The appeal in Re W (Children) is listed to be heard on Monday 1 and Tuesday 2 March.  It has reached the Supreme Court with great expedition.  The first instance judgment was given on 30 November 2009, the Court of Appeal hearing took place on 21 December 2009 and judgment was given ([2010] EWCA Civ 57) on 9 February 2010.  The Supreme Court gave permission to appeal on 17 February 2010 and have listed it for next week – a total of less than 13 weeks from first instance to Supreme Court hearing.   The urgency of the case arises because it is concerned with the admissibility of evidence in a “fact finding” hearing in public law children’s proceedings.  These were originally due to take place on 4 January 2010 but have been postponed.  It appears that they are due to be heard shortly.

The County Court judge refused the father’s application that the oldest of the 5 children, a 14 year old girl known as “C” should attend the hearing be cross-examined.   C had made detailed allegations of sexual abuse against the father and, as a result, she and the other four children involved were taken into foster care.  C was willing to give oral evidence and it had originally been envisaged that she would. 

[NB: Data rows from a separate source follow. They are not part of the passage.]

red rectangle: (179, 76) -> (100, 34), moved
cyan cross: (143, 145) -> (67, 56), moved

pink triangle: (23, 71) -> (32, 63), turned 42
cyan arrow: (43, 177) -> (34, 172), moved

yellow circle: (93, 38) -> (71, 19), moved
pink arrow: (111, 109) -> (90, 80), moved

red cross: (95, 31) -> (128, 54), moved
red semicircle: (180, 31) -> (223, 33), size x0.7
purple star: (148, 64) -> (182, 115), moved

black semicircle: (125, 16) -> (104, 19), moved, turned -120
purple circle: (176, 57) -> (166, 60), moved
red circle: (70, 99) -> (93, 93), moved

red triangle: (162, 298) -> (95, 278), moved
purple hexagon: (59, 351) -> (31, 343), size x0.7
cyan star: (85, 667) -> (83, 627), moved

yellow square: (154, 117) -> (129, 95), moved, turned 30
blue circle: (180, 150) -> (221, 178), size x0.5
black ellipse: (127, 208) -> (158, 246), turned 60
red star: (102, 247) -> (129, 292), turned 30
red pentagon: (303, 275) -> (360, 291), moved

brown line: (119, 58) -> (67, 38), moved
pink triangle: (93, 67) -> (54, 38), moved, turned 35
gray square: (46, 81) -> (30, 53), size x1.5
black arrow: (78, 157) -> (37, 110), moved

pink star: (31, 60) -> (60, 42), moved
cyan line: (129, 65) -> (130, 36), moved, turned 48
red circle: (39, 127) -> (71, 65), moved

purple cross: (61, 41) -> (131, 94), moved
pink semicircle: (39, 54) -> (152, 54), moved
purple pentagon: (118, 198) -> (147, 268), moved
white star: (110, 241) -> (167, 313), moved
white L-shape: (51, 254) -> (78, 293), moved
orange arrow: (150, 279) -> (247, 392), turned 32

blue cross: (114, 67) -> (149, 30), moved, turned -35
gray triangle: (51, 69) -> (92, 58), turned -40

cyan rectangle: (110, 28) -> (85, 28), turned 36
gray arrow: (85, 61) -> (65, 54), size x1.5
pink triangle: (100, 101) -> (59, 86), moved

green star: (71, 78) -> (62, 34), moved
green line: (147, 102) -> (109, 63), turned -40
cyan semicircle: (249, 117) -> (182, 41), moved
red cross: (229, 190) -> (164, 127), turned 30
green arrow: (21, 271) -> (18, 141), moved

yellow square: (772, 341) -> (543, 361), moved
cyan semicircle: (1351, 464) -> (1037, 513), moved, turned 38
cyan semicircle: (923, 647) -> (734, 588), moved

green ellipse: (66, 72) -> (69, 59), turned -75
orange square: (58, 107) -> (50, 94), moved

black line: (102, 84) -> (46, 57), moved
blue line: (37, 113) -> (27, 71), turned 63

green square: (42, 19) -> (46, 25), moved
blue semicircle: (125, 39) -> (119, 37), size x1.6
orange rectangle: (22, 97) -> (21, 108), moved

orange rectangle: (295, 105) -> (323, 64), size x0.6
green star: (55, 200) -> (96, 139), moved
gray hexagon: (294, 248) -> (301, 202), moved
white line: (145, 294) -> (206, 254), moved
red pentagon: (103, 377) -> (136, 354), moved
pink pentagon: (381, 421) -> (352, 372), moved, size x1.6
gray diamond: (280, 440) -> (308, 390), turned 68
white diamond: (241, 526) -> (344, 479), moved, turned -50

The position was, however, reversed on the basis of four authorities to the effect that it was normally undesirable for a child to give evidence in care proceedings (see, in particular LM v Medway Council [2007] EWCA Civ 9; [2007] 1 FLR 1698 and Re W (Care Order: Sexual Abuse) [2009] EWCA Civ 644, [2009] 2 FLR 1106).  Wall and Wilson LJJ reviewed that line of authority and “refined” their thoughts on the current state of the law, noting that there  “no meeting of the minds between the criminal and family lawyers” – with children being cross examined in the criminal justice system and not being cross-examined in family cases.  In their joint judgment they expressed the view that

“the references in the family jurisprudence … that the “starting point’ is that the child’s oral evidence is undesirable and that it is ‘rare’ to order it, do no more than represent this court’s concern to date … about the emotional health of the a childre subjected to cross-examination” [28]

In short, the existing case law bound the judge and the Court of Appeal.  They held that the judge had properly exercised her discretion and dismissed the appeal [29].

They were, however, concerned about the position and suggested that the time had come for consideration of the possibility of some change in approach.  They proposed to send the judgments to the President of the Family Division to decide whether to take the issue further – with perhaps a multi-disciplinary committee being set up to look into the issue of children’s evidence.  They commented that

“Consideration of any introduction of more widespread oral evidence of children in family proceedings will, no doubt, als include a study of recent legislative provisions for lessening the ordeal for children of giving oral evidence in criminal proceedings” [32]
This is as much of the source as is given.